### PROBLEM STATEMENT
Lines from the entries below that hold "utilisateurs" form the answer; copy all of them.

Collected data
Start of Block
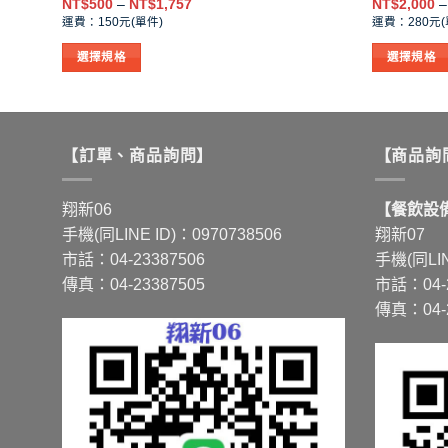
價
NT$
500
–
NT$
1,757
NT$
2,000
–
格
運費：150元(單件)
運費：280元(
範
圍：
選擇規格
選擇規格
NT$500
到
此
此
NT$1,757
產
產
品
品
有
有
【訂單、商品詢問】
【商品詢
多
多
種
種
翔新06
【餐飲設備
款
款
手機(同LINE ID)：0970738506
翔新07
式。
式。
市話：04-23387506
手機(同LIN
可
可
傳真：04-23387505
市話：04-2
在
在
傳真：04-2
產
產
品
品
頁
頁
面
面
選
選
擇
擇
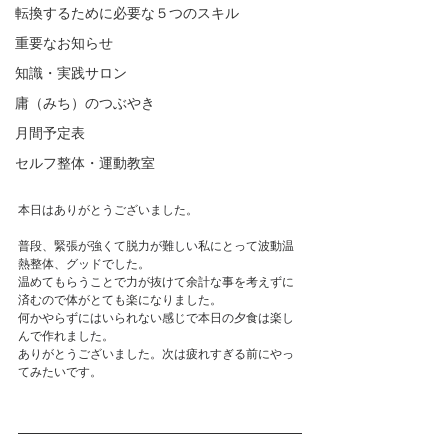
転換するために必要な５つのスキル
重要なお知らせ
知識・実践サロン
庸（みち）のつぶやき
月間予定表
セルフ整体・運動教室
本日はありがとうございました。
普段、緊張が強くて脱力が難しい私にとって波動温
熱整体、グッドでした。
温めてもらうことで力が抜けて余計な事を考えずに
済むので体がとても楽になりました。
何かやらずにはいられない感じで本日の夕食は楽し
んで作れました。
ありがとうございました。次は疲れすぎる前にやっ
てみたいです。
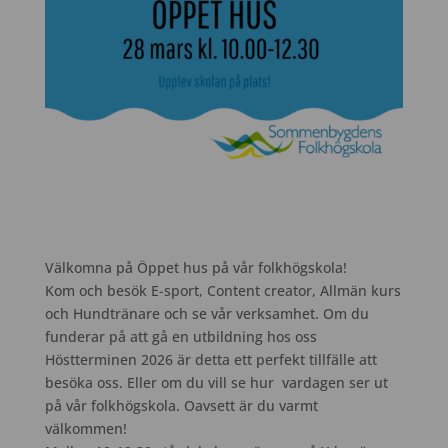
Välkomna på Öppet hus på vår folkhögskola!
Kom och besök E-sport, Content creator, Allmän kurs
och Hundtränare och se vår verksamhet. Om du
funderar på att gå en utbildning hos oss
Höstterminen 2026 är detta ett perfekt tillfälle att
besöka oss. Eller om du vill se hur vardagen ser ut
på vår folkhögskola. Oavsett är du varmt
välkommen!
End of Block
Start of Block
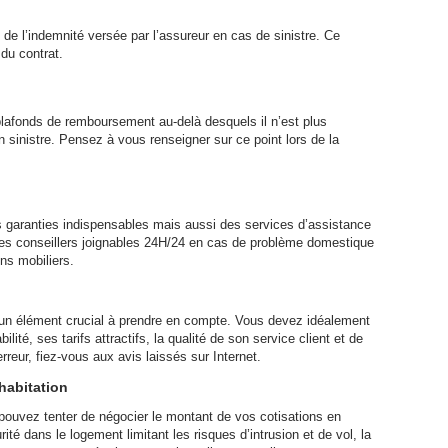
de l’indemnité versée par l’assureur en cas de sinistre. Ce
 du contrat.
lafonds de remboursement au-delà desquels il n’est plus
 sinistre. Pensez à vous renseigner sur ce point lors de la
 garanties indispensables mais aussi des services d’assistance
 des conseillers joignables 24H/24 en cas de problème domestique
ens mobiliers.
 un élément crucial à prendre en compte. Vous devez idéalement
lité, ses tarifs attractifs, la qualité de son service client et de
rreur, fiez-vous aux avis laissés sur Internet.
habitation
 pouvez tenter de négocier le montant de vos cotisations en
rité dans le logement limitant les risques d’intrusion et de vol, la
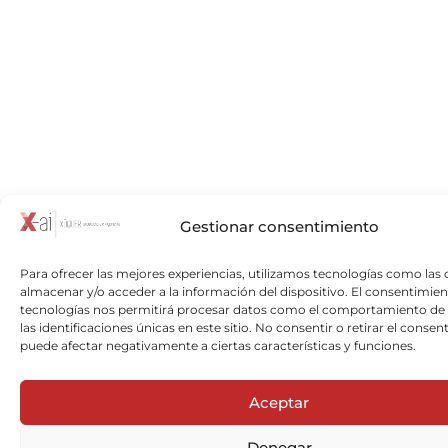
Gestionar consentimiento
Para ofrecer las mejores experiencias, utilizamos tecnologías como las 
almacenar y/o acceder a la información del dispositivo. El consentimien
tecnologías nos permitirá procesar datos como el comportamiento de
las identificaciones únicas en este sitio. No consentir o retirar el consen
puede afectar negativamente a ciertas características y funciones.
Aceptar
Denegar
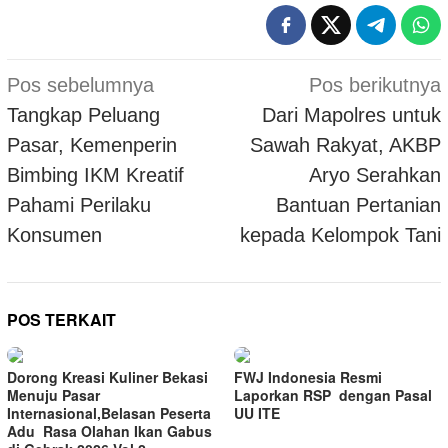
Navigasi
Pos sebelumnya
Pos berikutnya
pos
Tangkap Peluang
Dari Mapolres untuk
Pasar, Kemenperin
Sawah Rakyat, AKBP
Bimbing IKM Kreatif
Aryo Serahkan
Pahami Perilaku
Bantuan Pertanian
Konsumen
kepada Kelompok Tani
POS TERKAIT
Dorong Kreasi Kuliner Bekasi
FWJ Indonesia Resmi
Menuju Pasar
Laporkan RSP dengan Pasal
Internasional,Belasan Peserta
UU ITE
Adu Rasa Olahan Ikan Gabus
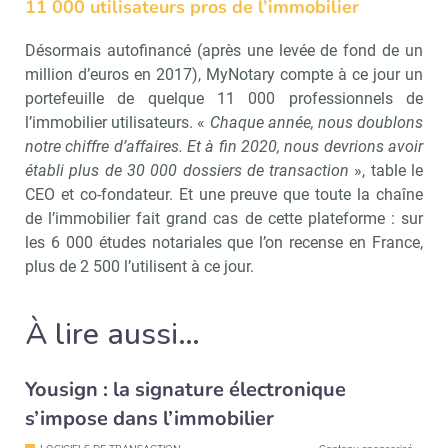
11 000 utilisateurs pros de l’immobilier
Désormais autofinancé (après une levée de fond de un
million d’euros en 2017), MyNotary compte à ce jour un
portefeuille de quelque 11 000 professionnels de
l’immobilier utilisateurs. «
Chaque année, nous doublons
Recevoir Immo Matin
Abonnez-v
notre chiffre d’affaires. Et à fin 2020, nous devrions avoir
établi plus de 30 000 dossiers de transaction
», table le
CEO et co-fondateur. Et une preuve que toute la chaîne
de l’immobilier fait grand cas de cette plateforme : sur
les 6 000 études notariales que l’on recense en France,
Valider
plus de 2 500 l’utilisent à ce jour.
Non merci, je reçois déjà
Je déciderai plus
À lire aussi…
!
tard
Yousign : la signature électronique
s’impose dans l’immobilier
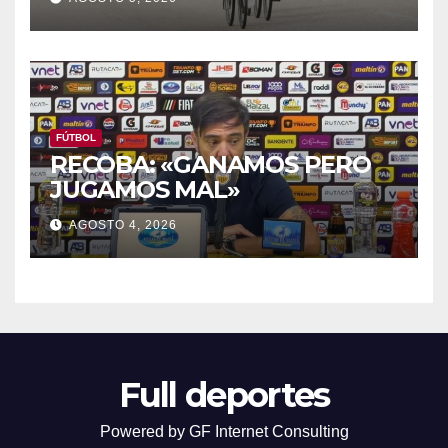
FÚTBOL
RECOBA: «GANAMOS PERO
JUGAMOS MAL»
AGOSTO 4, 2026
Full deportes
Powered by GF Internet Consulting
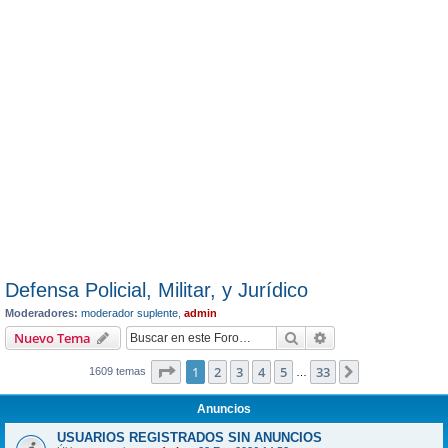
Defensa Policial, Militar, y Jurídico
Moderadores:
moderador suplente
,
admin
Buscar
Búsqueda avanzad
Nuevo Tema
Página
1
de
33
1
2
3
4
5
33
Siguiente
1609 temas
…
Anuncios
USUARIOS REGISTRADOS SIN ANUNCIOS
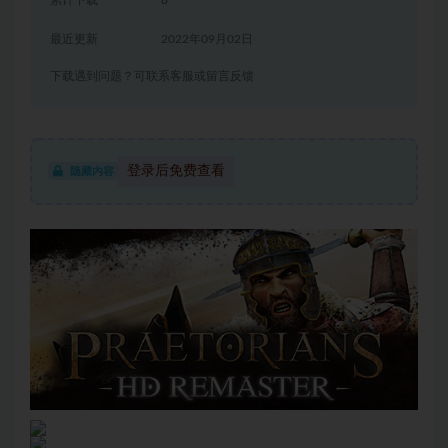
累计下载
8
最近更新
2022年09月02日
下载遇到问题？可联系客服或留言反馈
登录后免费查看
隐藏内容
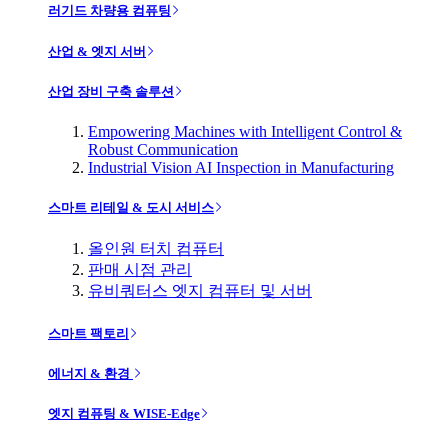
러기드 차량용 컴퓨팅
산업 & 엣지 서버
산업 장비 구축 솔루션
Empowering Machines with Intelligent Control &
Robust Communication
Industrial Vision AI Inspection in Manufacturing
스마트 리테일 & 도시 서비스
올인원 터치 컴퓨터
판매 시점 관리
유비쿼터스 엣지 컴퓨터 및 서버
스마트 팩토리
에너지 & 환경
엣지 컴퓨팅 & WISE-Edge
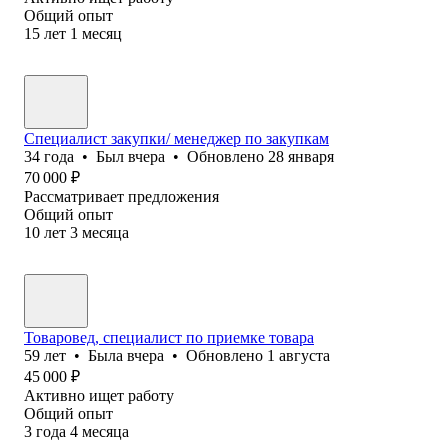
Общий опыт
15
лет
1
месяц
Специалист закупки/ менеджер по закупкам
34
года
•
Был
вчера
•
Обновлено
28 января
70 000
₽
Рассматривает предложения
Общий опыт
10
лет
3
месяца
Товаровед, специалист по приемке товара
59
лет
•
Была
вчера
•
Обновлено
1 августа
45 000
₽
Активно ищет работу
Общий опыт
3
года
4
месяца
End of Block
### EXERCISE OUTPUT
11 000 utilisateurs pros de l’immobilier
l’immobilier utilisateurs. «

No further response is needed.